◆ TASK PROMPT: Copy every entry as is. Leave images out.
Start of Block
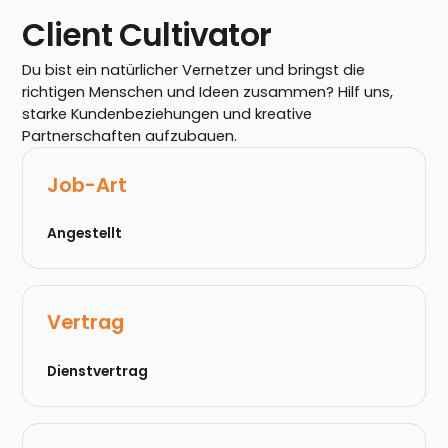
Client Cultivator
Du bist ein natürlicher Vernetzer und bringst die
richtigen Menschen und Ideen zusammen? Hilf uns,
starke Kundenbeziehungen und kreative
Partnerschaften aufzubauen.
Job-Art
Angestellt
Vertrag
Dienstvertrag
End of Block
◆ SOLUTION BELOW:
Client Cultivator
Du bist ein natürlicher Vernetzer und bringst die
richtigen Menschen und Ideen zusammen? Hilf uns,
starke Kundenbeziehungen und kreative
Partnerschaften aufzubauen.
Job-Art
Angestellt
Vertrag
Dienstvertrag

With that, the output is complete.